* _Try it_: Find the string "sidebar" in the listing and report every line that has it.

* _Data section_:
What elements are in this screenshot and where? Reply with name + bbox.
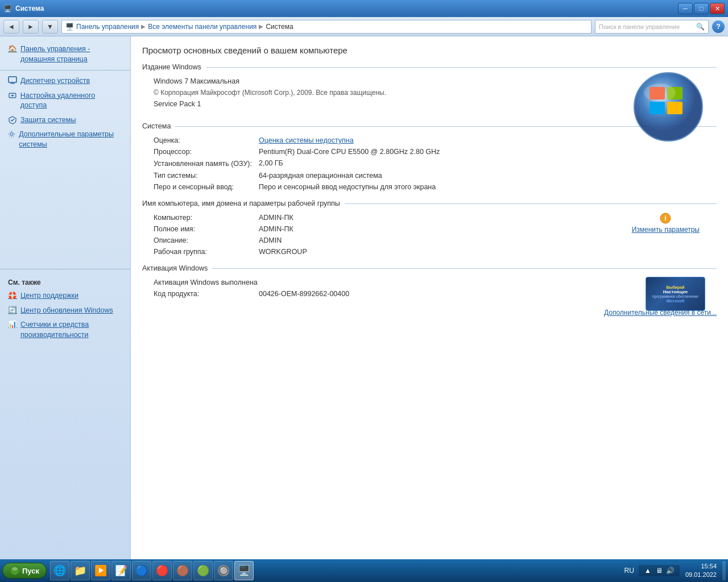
taskbar-app1-button[interactable]: 🔵 [132, 561, 151, 580]
breadcrumb-arrow-2: ▶ [259, 23, 263, 30]
more-info-link[interactable]: Дополнительные сведения в сети... [604, 309, 717, 317]
help-button[interactable]: ? [712, 20, 725, 33]
address-bar: ◄ ► ▼ 🖥️ Панель управления ▶ Все элемент… [0, 17, 728, 36]
genuine-text-3: программное обеспечение [652, 294, 698, 299]
search-box[interactable]: Поиск в панели управления 🔍 [595, 20, 709, 34]
performance-icon: 📊 [8, 320, 17, 330]
system-section-header: Система [142, 122, 717, 130]
genuine-badge: Выбирай Настоящее программное обеспечени… [646, 277, 705, 311]
app4-icon: 🟢 [197, 564, 209, 577]
taskbar-app2-button[interactable]: 🔴 [152, 561, 172, 580]
ie-icon: 🌐 [53, 564, 66, 577]
svg-point-9 [644, 84, 676, 102]
sidebar-home-link[interactable]: 🏠 Панель управления - домашняя страница [0, 42, 130, 66]
taskbar-active-button[interactable]: 🖥️ [234, 561, 254, 580]
windows-row-1: Windows 7 Максимальная [142, 76, 717, 87]
system-value-ram: 2,00 ГБ [259, 159, 283, 167]
sidebar-item-advanced[interactable]: Дополнительные параметры системы [0, 127, 130, 152]
system-row-type: Тип системы: 64-разрядная операционная с… [142, 170, 717, 181]
system-value-pen: Перо и сенсорный ввод недоступны для это… [259, 183, 436, 191]
maximize-button[interactable]: □ [694, 3, 709, 14]
home-icon: 🏠 [8, 44, 17, 55]
breadcrumb-item-1[interactable]: Панель управления [76, 23, 139, 31]
window-title: Система [15, 5, 44, 13]
recent-button[interactable]: ▼ [42, 20, 58, 34]
breadcrumb-item-2[interactable]: Все элементы панели управления [148, 23, 257, 31]
sidebar-item-support[interactable]: 🛟 Центр поддержки [0, 289, 130, 304]
close-button[interactable]: ✕ [710, 3, 725, 14]
main-window: 🏠 Панель управления - домашняя страница … [0, 36, 728, 559]
chrome-icon: 🔘 [217, 564, 230, 577]
clock[interactable]: 15:54 09.01.2022 [682, 561, 720, 581]
computer-value-name: ADMIN-ПК [259, 214, 293, 222]
computer-section-line [345, 203, 717, 204]
system-label-cpu: Процессор: [154, 148, 259, 156]
media-icon: ▶️ [94, 564, 107, 577]
taskbar-ie-button[interactable]: 🌐 [50, 561, 69, 580]
app2-icon: 🔴 [156, 564, 168, 577]
shield-icon [8, 115, 17, 124]
system-row-pen: Перо и сенсорный ввод: Перо и сенсорный … [142, 181, 717, 193]
start-button[interactable]: Пуск [2, 563, 47, 579]
sidebar: 🏠 Панель управления - домашняя страница … [0, 36, 131, 559]
sidebar-item-remote[interactable]: Настройка удаленного доступа [0, 89, 130, 113]
forward-button[interactable]: ► [23, 20, 39, 34]
sidebar-item-performance[interactable]: 📊 Счетчики и средства производительности [0, 318, 130, 342]
svg-text:i: i [665, 214, 667, 222]
see-also-title: См. также [0, 273, 130, 289]
remote-icon [8, 91, 17, 100]
system-tray: ▲ 🖥 🔊 [639, 565, 680, 576]
system-value-rating[interactable]: Оценка системы недоступна [259, 136, 354, 144]
word-icon: 📝 [115, 564, 127, 577]
windows-edition: Windows 7 Максимальная [154, 77, 239, 85]
taskbar-right: RU ▲ 🖥 🔊 15:54 09.01.2022 [622, 561, 726, 581]
computer-row-workgroup: Рабочая группа: WORKGROUP [142, 246, 717, 257]
system-value-cpu: Pentium(R) Dual-Core CPU E5500 @ 2.80GHz… [259, 148, 440, 156]
svg-rect-7 [650, 102, 665, 114]
change-params-link[interactable]: Изменить параметры [632, 226, 700, 234]
windows-row-2: © Корпорация Майкрософт (Microsoft Corp.… [142, 87, 717, 98]
taskbar-chrome-button[interactable]: 🔘 [214, 561, 233, 580]
tray-arrow-icon[interactable]: ▲ [643, 566, 652, 575]
system-label-ram: Установленная память (ОЗУ): [154, 159, 259, 168]
sidebar-item-protection[interactable]: Защита системы [0, 113, 130, 128]
taskbar-left: Пуск 🌐 📁 ▶️ 📝 🔵 🔴 🟤 🟢 🔘 🖥️ [2, 561, 254, 580]
sidebar-item-devices[interactable]: Диспетчер устройств [0, 74, 130, 89]
system-row-ram: Установленная память (ОЗУ): 2,00 ГБ [142, 157, 717, 170]
change-params-container[interactable]: i Изменить параметры [632, 212, 700, 234]
app3-icon: 🟤 [176, 564, 189, 577]
window-icon: 🖥️ [3, 5, 12, 13]
change-params-icon: i [659, 212, 672, 225]
tray-network-icon[interactable]: 🖥 [655, 566, 664, 575]
app1-icon: 🔵 [135, 564, 148, 577]
taskbar-explorer-button[interactable]: 📁 [71, 561, 90, 580]
activation-value-key: 00426-OEM-8992662-00400 [259, 290, 349, 298]
system-section-content: Оценка: Оценка системы недоступна Процес… [142, 135, 717, 193]
taskbar-word-button[interactable]: 📝 [111, 561, 131, 580]
minimize-button[interactable]: ─ [678, 3, 693, 14]
taskbar-app3-button[interactable]: 🟤 [173, 561, 192, 580]
svg-rect-0 [9, 77, 16, 82]
show-desktop-button[interactable] [722, 561, 726, 580]
activation-row-key: Код продукта: 00426-OEM-8992662-00400 [142, 288, 717, 300]
taskbar-app4-button[interactable]: 🟢 [193, 561, 213, 580]
system-value-type: 64-разрядная операционная система [259, 172, 382, 180]
sidebar-item-updates[interactable]: 🔄 Центр обновления Windows [0, 304, 130, 318]
settings-icon [8, 130, 15, 139]
breadcrumb-icon: 🖥️ [65, 23, 74, 31]
genuine-text-4: Microsoft [667, 299, 685, 303]
tray-volume-icon[interactable]: 🔊 [666, 566, 675, 575]
activation-section-title: Активация Windows [142, 264, 208, 272]
taskbar-media-button[interactable]: ▶️ [91, 561, 110, 580]
computer-section-content: Компьютер: ADMIN-ПК Полное имя: ADMIN-ПК… [142, 212, 717, 257]
language-indicator: RU [622, 566, 636, 576]
back-button[interactable]: ◄ [3, 20, 19, 34]
devices-icon [8, 76, 17, 85]
computer-section-title: Имя компьютера, имя домена и параметры р… [142, 199, 340, 207]
activation-section-content: Активация Windows выполнена Код продукта… [142, 277, 717, 317]
explorer-icon: 📁 [74, 564, 86, 577]
computer-value-workgroup: WORKGROUP [259, 248, 307, 256]
clock-time: 15:54 [685, 562, 717, 571]
title-bar: 🖥️ Система ─ □ ✕ [0, 0, 728, 17]
activation-status: Активация Windows выполнена [154, 278, 258, 286]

* _Written response_:
sidebar-home-link[interactable]: 🏠 Панель управления - домашняя страница [0, 42, 130, 66]
sidebar-item-advanced[interactable]: Дополнительные параметры системы [0, 127, 130, 152]
sidebar-item-support[interactable]: 🛟 Центр поддержки [0, 289, 130, 304]
sidebar: 🏠 Панель управления - домашняя страница … [0, 36, 131, 559]
sidebar-item-remote[interactable]: Настройка удаленного доступа [0, 89, 130, 113]
sidebar-item-performance[interactable]: 📊 Счетчики и средства производительности [0, 318, 130, 342]
sidebar-item-protection[interactable]: Защита системы [0, 113, 130, 128]
sidebar-item-devices[interactable]: Диспетчер устройств [0, 74, 130, 89]
sidebar-item-updates[interactable]: 🔄 Центр обновления Windows [0, 304, 130, 318]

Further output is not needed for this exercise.